__PROBLEM DETAILS__
From the records below, take each line where the string "they" shows up and copy it.

__DATA FOR THIS EXERCISE__
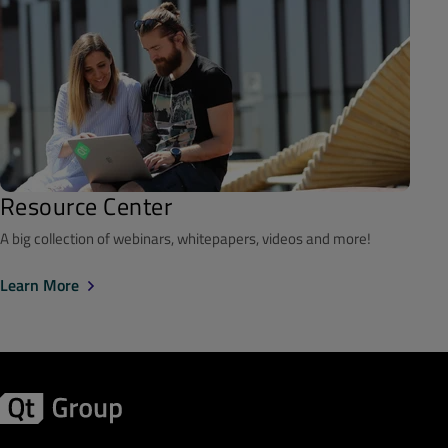
Resource Center
A big collection of webinars, whitepapers, videos and more!
Learn More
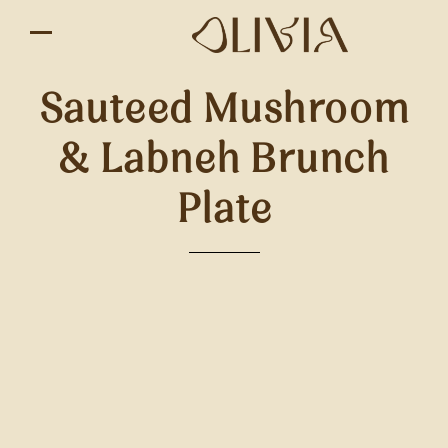
Sauteed Mushroom
& Labneh Brunch
Plate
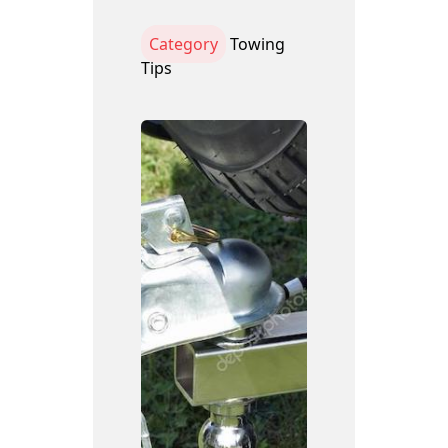
Category
Towing
Tips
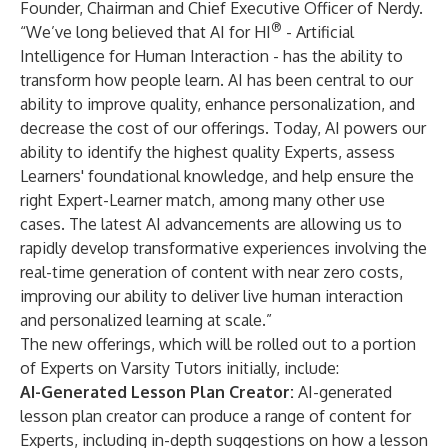
Founder, Chairman and Chief Executive Officer of Nerdy.
®
“We’ve long believed that AI for HI
- Artificial
Intelligence for Human Interaction - has the ability to
transform how people learn. AI has been central to our
ability to improve quality, enhance personalization, and
decrease the cost of our offerings. Today, AI powers our
ability to identify the highest quality Experts, assess
Learners' foundational knowledge, and help ensure the
right Expert-Learner match, among many other use
cases. The latest AI advancements are allowing us to
rapidly develop transformative experiences involving the
real-time generation of content with near zero costs,
improving our ability to deliver live human interaction
and personalized learning at scale.”
The new offerings, which will be rolled out to a portion
of Experts on Varsity Tutors initially, include:
AI-Generated Lesson Plan Creator:
AI-generated
lesson plan creator can produce a range of content for
Experts, including in-depth suggestions on how a lesson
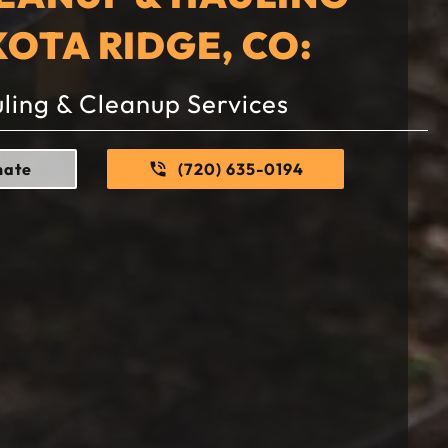
KOTA RIDGE, CO:
ling & Cleanup Services
mate
(720) 635-0194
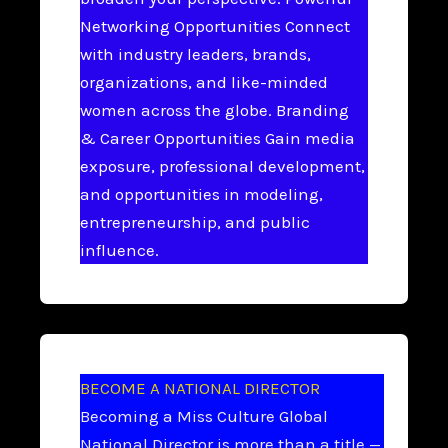
Networking Opportunities Connect
with industry leaders, brands,
organizations, and like-minded
women across the globe. Branding
& Career Opportunities Gain media
exposure, professional development,
and opportunities in modeling,
entrepreneurship, and public
influence.
BECOME A NATIONAL DIRECTOR
Becoming a Miss Culture Global
National Director is more than a title —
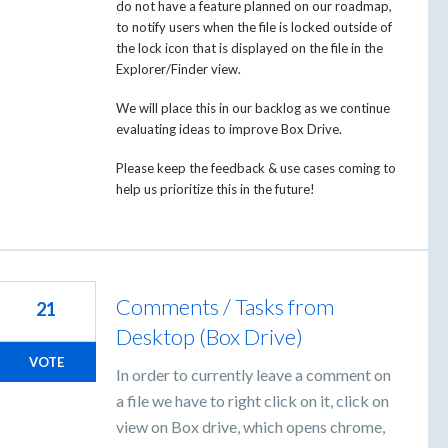
do not have a feature planned on our roadmap,
to notify users when the file is locked outside of
the lock icon that is displayed on the file in the
Explorer/Finder view.
We will place this in our backlog as we continue
evaluating ideas to improve Box Drive.
Please keep the feedback & use cases coming to
help us prioritize this in the future!
Comments / Tasks from
21
Desktop (Box Drive)
VOTE
In order to currently leave a comment on
a file we have to right click on it, click on
view on Box drive, which opens chrome,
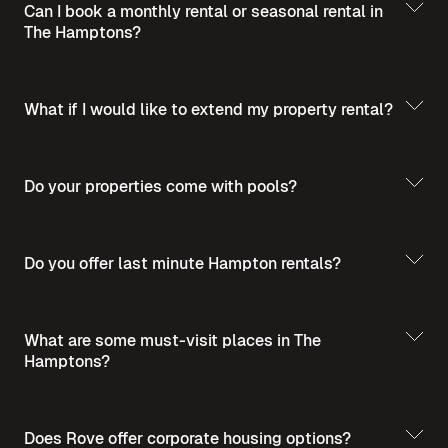
Can I book a monthly rental or seasonal rental in
The Hamptons?
What if I would like to extend my property rental?
Do your properties come with pools?
Do you offer last minute Hampton rentals?
What are some must-visit places in The
Hamptons?
Does Rove offer corporate housing options?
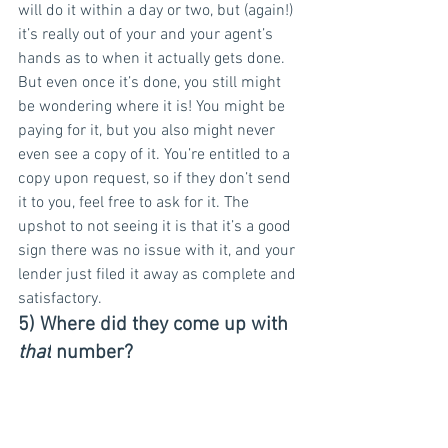
will do it within a day or two, but (again!) 
it’s really out of your and your agent’s 
hands as to when it actually gets done.
But even once it’s done, you still might 
be wondering where it is! You might be 
paying for it, but you also might never 
even see a copy of it. You’re entitled to a 
copy upon request, so if they don’t send 
it to you, feel free to ask for it. The 
upshot to not seeing it is that it’s a good 
sign there was no issue with it, and your 
lender just filed it away as complete and 
satisfactory.
5) Where did they come up with 
that
 number?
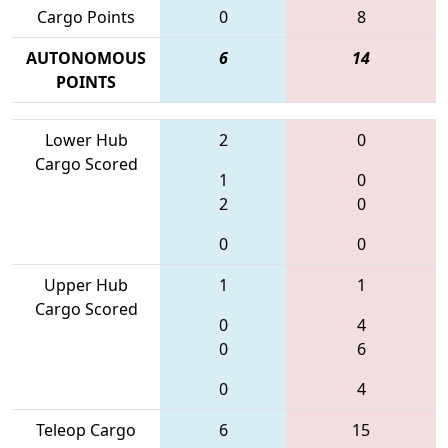
Cargo Points
0
8
AUTONOMOUS
6
14
POINTS
Lower Hub
2
0
Cargo Scored
1
0
2
0
0
0
Upper Hub
1
1
Cargo Scored
0
4
0
6
0
4
Teleop Cargo
6
15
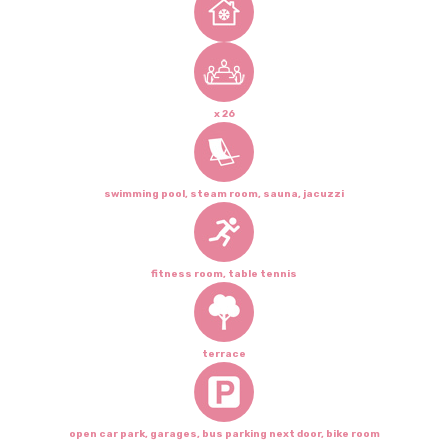
x 26
swimming pool, steam room, sauna, jacuzzi
fitness room, table tennis
terrace
open car park, garages, bus parking next door, bike room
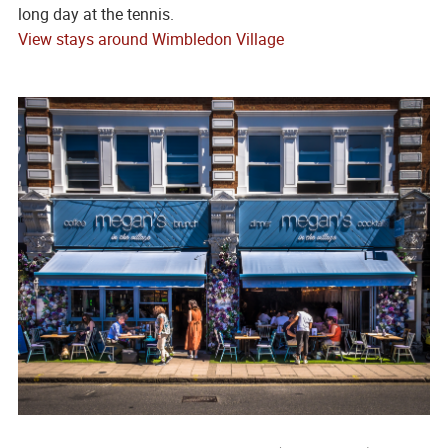
long day at the tennis.
View stays around Wimbledon Village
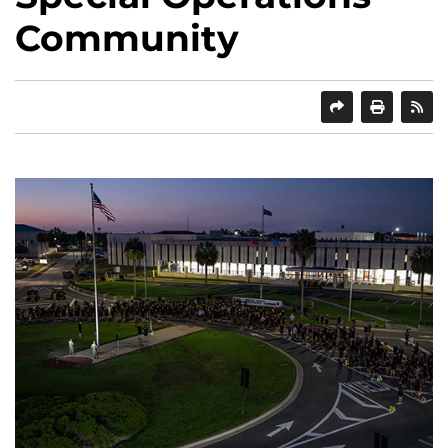
Community
SHARE
PRINT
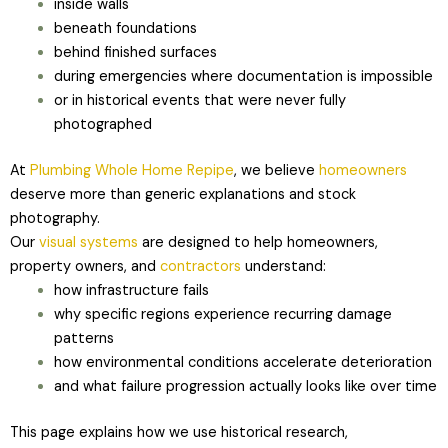
inside walls
beneath foundations
behind finished surfaces
during emergencies where documentation is impossible
or in historical events that were never fully
photographed
At
Plumbing Whole Home Repipe
, we believe
homeowners
deserve more than generic explanations and stock
photography.
Our
visual systems
are designed to help homeowners,
property owners, and
contractors
understand:
how infrastructure fails
why specific regions experience recurring damage
patterns
how environmental conditions accelerate deterioration
and what failure progression actually looks like over time
This page explains how we use historical research,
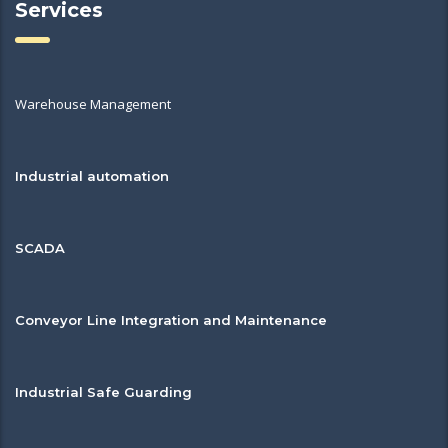
Services
Warehouse Management
Industrial automation
SCADA
Conveyor Line Integration and Maintenance
Industrial Safe Guarding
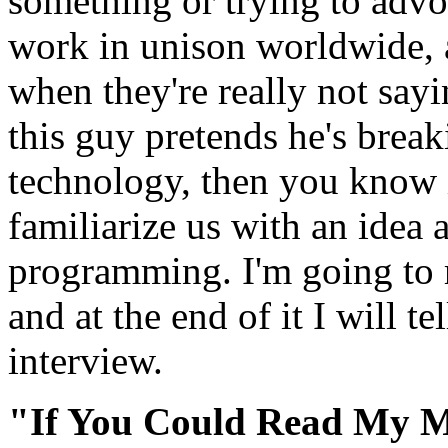
something or trying to adv
work in unison worldwide, a
when they're really not say
this guy pretends he's break
technology, then you know it
familiarize us with an idea 
programming. I'm going to r
and at the end of it I will te
interview.
"If You Could Read My 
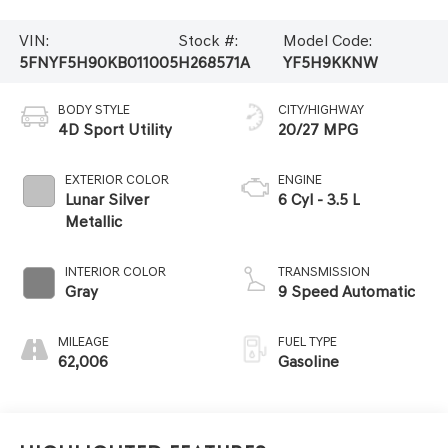
VIN:
Stock #:
Model Code:
5FNYF5H90KB011005
H268571A
YF5H9KKNW
BODY STYLE
CITY/HIGHWAY
4D Sport Utility
20/27 MPG
EXTERIOR COLOR
ENGINE
Lunar Silver
6 Cyl - 3.5 L
Metallic
INTERIOR COLOR
TRANSMISSION
Gray
9 Speed Automatic
MILEAGE
FUEL TYPE
62,006
Gasoline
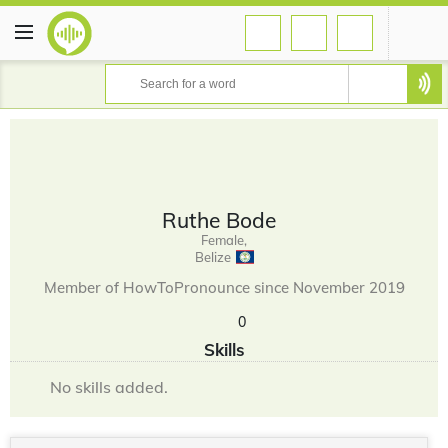
Ruthe Bode
Female,
Belize
Member of HowToPronounce since November 2019
0
Skills
No skills added.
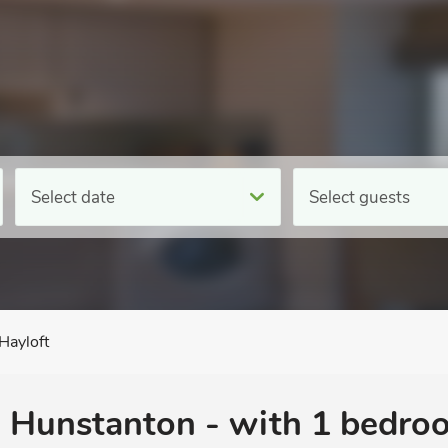
Select date
Select guests
Hayloft
n Hunstanton - with 1 bedro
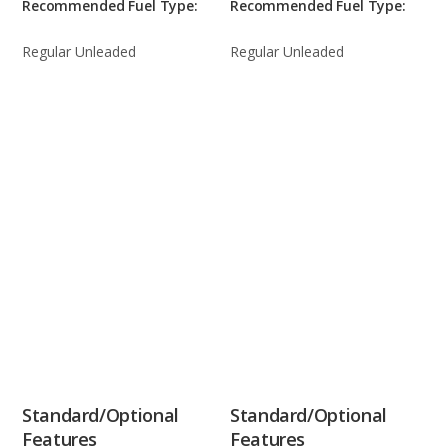
Recommended Fuel Type:
Recommended Fuel Type:
Regular Unleaded
Regular Unleaded
Standard/Optional
Standard/Optional
Features
Features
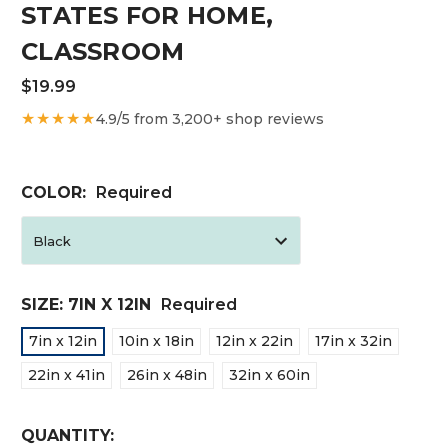
STATES FOR HOME,
CLASSROOM
$19.99
★★★★★
4.9/5 from 3,200+ shop reviews
COLOR:
Required
SIZE:
7IN X 12IN
Required
7in x 12in
10in x 18in
12in x 22in
17in x 32in
22in x 41in
26in x 48in
32in x 60in
CURRENT
QUANTITY:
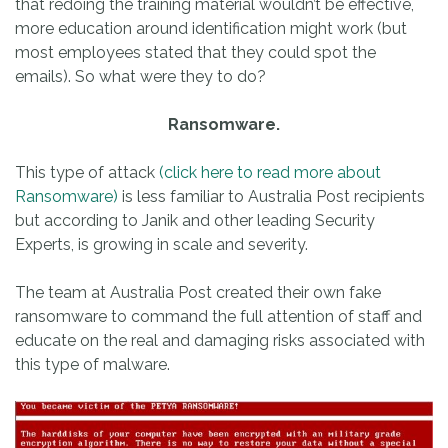
that redoing the training material wouldn’t be effective,
more education around identification might work (but
most employees stated that they could spot the
emails). So what were they to do?
Ransomware.
This type of attack
(click here to read more about
Ransomware)
is less familiar to Australia Post recipients
but according to Janik and other leading Security
Experts, is growing in scale and severity.
The team at Australia Post created their own fake
ransomware to command the full attention of staff and
educate on the real and damaging risks associated with
this type of malware.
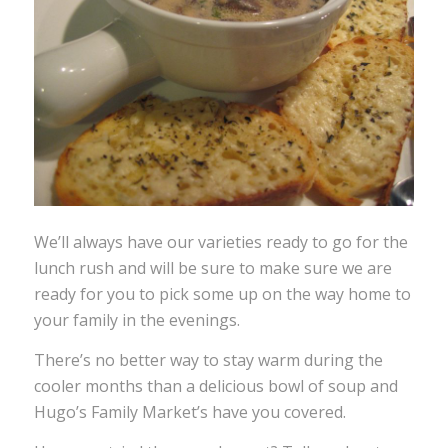
We’ll always have our varieties ready to go for the
lunch rush and will be sure to make sure we are
ready for you to pick some up on the way home to
your family in the evenings.
There’s no better way to stay warm during the
cooler months than a delicious bowl of soup and
Hugo’s Family Market’s have you covered.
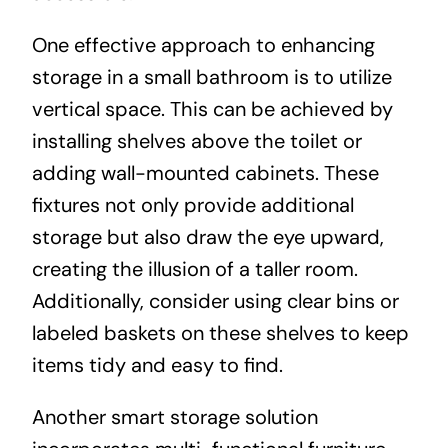
One effective approach to enhancing
storage in a small bathroom is to utilize
vertical space. This can be achieved by
installing shelves above the toilet or
adding wall-mounted cabinets. These
fixtures not only provide additional
storage but also draw the eye upward,
creating the illusion of a taller room.
Additionally, consider using clear bins or
labeled baskets on these shelves to keep
items tidy and easy to find.
Another smart storage solution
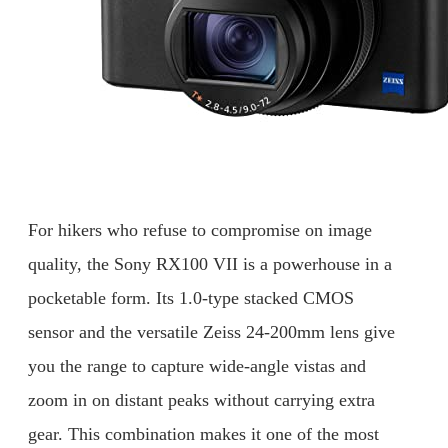
For hikers who refuse to compromise on image
quality, the Sony RX100 VII is a powerhouse in a
pocketable form. Its 1.0-type stacked CMOS
sensor and the versatile Zeiss 24-200mm lens give
you the range to capture wide-angle vistas and
zoom in on distant peaks without carrying extra
gear. This combination makes it one of the most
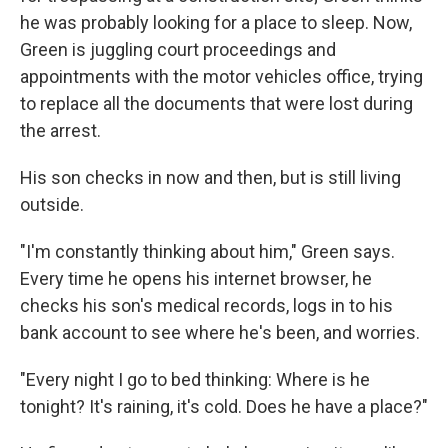
he was probably looking for a place to sleep. Now,
Green is juggling court proceedings and
appointments with the motor vehicles office, trying
to replace all the documents that were lost during
the arrest.
His son checks in now and then, but is still living
outside.
"I'm constantly thinking about him," Green says.
Every time he opens his internet browser, he
checks his son's medical records, logs in to his
bank account to see where he's been, and worries.
"Every night I go to bed thinking: Where is he
tonight? It's raining, it's cold. Does he have a place?"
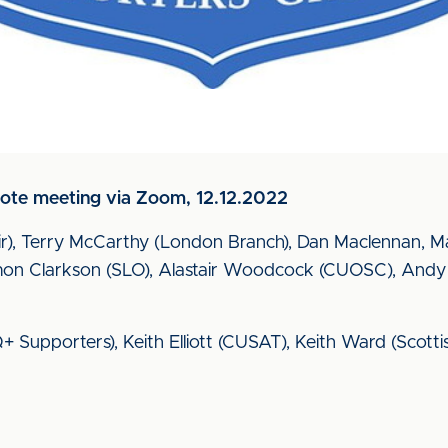
te meeting via Zoom, 12.12.2022
r), Terry McCarthy (London Branch), Dan Maclennan, 
n Clarkson (SLO), Alastair Woodcock (CUOSC), Andy H
Supporters), Keith Elliott (CUSAT), Keith Ward (Scott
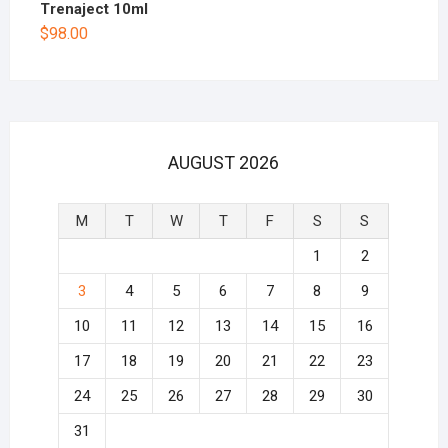
Trenaject 10ml
$
98.00
AUGUST 2026
M
T
W
T
F
S
S
1
2
3
4
5
6
7
8
9
10
11
12
13
14
15
16
17
18
19
20
21
22
23
24
25
26
27
28
29
30
31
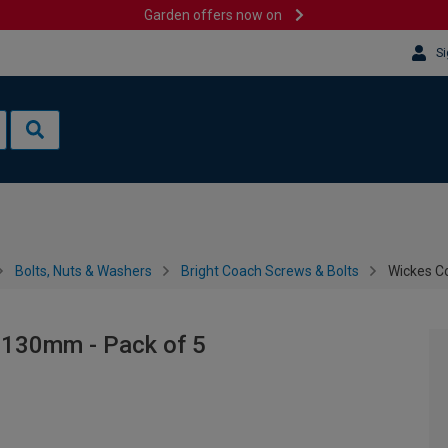
Garden offers now on
Si
Bolts, Nuts & Washers
Bright Coach Screws & Bolts
Wickes C
 130mm - Pack of 5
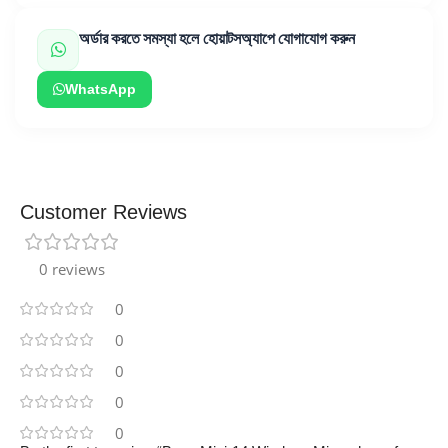
অর্ডার করতে সমস্যা হলে হোয়াটসঅ্যাপে যোগাযোগ করুন
WhatsApp
Customer Reviews
0 reviews
0
0
0
0
0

__SOLUTION TO THIS TASK__
copy upon request, so if they don’t send 
5) Where did they come up with 
when they're really not say
most employees stated that they could spot the
emails). So what were they to do?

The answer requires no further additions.